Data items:
----------------------------------------
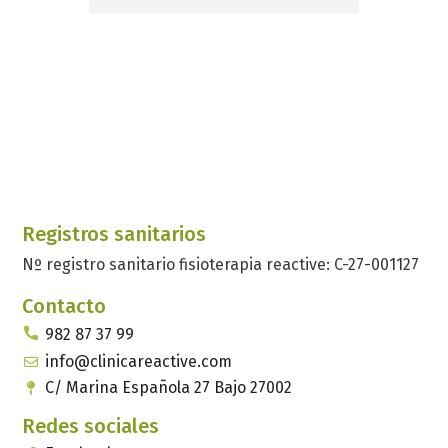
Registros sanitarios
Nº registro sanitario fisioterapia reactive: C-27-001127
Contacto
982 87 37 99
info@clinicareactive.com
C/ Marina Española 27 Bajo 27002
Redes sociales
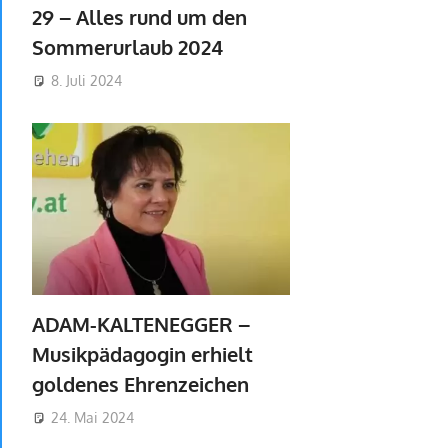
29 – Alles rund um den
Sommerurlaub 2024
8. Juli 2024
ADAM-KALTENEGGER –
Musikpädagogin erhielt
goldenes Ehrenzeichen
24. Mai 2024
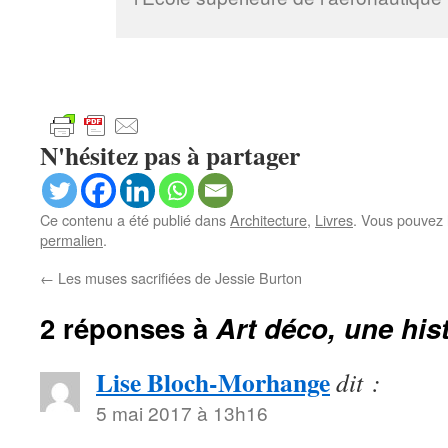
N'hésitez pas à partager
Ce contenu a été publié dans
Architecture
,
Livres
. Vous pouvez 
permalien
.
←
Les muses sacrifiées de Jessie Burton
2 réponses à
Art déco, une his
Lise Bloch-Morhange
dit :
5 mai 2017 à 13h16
----------------------------------------
▸ ASSIGNMENT: All entries must be written out again exactly as given, with no pictures in the copy.

▸ OUTPUT BELOW:
Registros sanitarios
Nº registro sanitario fisioterapia reactive: C-27-001127
Contacto
982 87 37 99
info@clinicareactive.com
C/ Marina Española 27 Bajo 27002
Redes sociales
29 – Alles rund um den
Sommerurlaub 2024
8. Juli 2024
ADAM-KALTENEGGER –
Musikpädagogin erhielt
goldenes Ehrenzeichen
24. Mai 2024
N'hésitez pas à partager
Ce contenu a été publié dans
Architecture
,
Livres
. Vous pouvez 
permalien
.
←
Les muses sacrifiées de Jessie Burton
2 réponses à
Art déco, une his
Lise Bloch-Morhange
dit :
5 mai 2017 à 13h16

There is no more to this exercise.